YOUR GOAL — Where does the word "Folders" occur in the entries below? Copy every line that has it.

Rendered page images:

###

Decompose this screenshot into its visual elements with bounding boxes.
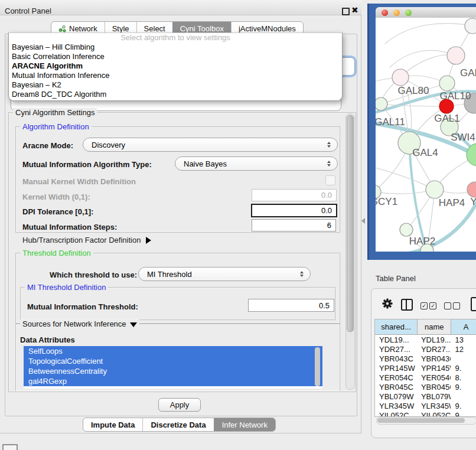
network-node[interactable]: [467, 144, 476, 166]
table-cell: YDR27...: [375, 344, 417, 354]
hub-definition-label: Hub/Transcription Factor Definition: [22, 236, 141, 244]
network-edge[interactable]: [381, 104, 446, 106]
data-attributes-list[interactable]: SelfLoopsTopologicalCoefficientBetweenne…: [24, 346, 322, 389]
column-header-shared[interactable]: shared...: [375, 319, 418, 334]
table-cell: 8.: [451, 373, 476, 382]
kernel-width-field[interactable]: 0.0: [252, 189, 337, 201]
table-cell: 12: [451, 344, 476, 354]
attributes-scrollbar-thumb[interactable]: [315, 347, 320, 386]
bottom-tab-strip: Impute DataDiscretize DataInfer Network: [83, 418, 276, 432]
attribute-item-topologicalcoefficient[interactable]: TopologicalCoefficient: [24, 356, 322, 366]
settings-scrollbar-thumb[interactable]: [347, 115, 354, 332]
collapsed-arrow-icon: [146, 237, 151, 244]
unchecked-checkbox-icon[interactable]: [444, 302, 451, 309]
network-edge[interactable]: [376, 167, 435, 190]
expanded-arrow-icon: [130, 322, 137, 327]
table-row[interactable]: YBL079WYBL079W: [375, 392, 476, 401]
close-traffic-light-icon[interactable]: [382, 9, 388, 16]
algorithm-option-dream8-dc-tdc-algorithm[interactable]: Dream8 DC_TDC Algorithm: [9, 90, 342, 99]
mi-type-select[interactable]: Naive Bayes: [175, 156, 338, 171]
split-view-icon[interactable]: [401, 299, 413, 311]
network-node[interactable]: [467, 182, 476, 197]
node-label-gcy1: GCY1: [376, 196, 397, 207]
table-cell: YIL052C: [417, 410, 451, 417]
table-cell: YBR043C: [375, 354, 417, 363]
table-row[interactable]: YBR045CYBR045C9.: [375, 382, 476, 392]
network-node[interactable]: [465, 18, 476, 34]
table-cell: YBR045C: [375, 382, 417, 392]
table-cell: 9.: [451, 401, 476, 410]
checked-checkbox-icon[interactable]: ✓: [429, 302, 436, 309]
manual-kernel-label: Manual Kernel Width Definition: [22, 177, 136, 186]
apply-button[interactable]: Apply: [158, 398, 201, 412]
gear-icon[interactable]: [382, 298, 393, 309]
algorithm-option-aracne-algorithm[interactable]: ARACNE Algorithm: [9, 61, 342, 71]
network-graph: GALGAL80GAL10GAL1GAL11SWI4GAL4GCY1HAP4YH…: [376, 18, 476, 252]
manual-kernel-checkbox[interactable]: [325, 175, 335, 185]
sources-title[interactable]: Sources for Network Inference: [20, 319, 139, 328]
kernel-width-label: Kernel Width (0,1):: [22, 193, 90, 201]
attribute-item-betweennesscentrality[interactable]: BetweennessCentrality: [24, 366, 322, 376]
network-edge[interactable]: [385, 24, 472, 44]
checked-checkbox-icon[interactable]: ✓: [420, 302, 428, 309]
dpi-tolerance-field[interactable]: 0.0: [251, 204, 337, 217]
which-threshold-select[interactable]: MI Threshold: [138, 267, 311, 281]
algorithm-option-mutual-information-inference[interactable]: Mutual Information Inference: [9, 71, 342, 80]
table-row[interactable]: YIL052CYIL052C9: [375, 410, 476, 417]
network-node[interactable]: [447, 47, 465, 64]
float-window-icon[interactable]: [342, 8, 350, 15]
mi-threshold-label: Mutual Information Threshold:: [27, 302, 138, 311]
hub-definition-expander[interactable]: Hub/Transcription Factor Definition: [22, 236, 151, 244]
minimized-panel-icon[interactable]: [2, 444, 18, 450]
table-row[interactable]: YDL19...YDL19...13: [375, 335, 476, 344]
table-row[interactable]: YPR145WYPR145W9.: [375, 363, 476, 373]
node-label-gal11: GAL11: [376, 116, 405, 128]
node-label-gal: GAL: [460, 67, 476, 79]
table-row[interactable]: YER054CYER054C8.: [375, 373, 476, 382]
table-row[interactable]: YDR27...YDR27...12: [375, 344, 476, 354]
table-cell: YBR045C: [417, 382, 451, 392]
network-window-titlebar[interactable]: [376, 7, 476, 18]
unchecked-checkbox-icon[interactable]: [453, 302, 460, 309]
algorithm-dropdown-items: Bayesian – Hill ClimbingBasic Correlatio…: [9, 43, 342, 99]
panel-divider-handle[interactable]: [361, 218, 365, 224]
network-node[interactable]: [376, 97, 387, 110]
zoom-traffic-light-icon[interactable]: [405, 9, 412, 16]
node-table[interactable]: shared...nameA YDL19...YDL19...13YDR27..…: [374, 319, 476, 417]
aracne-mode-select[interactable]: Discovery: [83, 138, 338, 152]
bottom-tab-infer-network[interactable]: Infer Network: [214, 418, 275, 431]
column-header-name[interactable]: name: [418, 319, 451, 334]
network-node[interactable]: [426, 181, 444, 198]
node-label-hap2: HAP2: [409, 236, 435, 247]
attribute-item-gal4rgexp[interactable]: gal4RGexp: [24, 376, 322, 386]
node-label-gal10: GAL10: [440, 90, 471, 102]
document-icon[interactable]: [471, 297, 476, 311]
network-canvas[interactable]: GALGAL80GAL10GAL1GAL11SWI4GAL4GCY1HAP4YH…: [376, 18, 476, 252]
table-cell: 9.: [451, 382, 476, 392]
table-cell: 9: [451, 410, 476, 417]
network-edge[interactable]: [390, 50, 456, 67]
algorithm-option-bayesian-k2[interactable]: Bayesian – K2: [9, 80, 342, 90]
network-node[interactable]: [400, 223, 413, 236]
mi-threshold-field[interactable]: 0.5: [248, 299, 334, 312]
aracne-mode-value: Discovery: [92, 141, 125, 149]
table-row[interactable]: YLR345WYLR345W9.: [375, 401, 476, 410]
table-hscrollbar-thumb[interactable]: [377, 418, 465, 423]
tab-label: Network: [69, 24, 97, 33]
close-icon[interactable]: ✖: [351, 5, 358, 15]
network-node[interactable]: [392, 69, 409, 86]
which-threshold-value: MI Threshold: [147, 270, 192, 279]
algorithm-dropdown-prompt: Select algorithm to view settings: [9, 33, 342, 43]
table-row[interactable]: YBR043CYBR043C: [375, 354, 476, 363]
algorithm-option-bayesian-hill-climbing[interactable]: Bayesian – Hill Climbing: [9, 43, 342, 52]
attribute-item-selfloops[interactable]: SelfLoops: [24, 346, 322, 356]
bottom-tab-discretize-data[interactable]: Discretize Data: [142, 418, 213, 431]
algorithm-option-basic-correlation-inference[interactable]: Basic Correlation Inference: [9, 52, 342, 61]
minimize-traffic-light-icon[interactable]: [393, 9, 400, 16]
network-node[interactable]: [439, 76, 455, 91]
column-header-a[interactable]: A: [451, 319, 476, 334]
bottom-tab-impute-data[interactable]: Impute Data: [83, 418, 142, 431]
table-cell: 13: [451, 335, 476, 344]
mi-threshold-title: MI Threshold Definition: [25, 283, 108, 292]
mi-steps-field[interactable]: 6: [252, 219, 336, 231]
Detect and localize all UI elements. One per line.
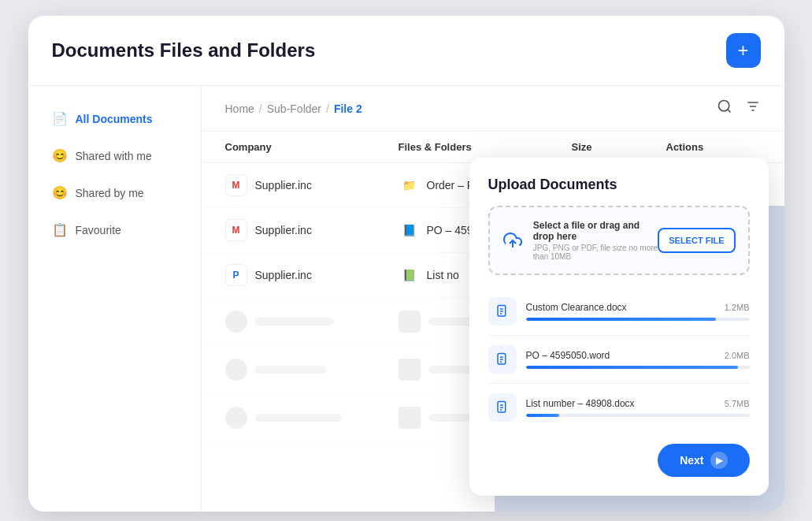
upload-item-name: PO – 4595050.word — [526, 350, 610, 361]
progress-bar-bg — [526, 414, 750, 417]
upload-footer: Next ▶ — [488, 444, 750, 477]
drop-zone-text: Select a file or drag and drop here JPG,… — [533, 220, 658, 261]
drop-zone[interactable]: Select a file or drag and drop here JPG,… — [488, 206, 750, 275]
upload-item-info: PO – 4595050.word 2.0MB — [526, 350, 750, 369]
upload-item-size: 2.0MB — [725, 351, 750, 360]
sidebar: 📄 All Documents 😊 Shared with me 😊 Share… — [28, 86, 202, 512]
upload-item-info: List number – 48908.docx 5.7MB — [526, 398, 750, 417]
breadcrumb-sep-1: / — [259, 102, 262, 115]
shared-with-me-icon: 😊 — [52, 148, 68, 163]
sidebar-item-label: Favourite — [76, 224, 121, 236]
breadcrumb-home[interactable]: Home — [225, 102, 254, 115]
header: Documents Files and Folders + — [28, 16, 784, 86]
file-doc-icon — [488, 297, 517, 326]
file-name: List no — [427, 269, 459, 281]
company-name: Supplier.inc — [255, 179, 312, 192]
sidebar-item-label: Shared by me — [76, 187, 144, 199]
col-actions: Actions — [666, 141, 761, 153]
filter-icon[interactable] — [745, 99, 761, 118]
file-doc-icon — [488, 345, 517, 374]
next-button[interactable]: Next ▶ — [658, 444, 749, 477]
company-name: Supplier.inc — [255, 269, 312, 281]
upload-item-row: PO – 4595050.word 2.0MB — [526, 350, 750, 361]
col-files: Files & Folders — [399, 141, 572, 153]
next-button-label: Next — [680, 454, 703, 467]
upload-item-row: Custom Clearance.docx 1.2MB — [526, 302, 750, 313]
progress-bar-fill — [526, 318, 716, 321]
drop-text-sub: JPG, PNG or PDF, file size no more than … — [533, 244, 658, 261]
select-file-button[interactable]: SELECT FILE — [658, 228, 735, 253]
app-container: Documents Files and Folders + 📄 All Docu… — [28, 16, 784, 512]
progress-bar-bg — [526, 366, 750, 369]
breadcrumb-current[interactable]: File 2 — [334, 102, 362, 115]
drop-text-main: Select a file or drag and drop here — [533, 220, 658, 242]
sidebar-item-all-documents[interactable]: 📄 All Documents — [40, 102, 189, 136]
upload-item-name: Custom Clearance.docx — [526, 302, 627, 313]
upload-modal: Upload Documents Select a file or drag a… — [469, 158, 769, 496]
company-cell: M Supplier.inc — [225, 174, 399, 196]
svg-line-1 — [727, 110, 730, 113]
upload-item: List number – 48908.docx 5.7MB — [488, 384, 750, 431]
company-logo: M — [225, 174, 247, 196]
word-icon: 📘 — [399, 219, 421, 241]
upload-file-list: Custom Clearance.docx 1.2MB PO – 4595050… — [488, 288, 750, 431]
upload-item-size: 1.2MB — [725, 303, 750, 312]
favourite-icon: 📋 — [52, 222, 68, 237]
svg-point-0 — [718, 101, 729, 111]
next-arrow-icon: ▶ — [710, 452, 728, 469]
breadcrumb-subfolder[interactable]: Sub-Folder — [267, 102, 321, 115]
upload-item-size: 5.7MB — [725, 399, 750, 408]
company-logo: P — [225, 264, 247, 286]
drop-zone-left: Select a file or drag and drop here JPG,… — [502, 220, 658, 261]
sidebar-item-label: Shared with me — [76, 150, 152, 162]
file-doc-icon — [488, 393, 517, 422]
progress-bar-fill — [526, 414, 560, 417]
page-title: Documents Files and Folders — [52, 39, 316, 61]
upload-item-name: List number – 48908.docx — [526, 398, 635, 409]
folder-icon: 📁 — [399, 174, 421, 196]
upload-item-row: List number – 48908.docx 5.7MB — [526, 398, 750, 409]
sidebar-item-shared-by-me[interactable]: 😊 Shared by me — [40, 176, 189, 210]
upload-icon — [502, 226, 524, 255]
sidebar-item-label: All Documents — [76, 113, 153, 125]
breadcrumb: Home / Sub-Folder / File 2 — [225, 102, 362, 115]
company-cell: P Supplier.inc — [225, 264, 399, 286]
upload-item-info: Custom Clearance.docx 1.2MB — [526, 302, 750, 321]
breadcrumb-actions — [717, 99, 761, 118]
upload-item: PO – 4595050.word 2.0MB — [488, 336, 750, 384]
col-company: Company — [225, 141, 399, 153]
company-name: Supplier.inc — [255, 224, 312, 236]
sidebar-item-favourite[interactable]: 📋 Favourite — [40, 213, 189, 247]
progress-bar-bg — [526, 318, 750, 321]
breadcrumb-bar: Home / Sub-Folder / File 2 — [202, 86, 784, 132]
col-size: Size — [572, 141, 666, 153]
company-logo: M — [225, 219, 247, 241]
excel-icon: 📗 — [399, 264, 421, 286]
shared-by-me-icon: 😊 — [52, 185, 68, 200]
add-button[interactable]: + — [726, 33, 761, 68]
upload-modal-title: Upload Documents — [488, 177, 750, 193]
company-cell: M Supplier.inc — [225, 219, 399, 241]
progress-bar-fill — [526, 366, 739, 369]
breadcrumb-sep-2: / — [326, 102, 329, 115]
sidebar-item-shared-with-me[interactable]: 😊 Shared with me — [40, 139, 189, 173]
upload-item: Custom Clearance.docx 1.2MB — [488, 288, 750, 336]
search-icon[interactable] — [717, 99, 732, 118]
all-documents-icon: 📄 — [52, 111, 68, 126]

###

RESPONSE —
header: Documents Files and Folders + — [28, 16, 784, 86]
col-files: Files & Folders — [399, 141, 572, 153]
app-container: Documents Files and Folders + 📄 All Docu… — [28, 16, 784, 512]
page-title: Documents Files and Folders — [52, 39, 316, 61]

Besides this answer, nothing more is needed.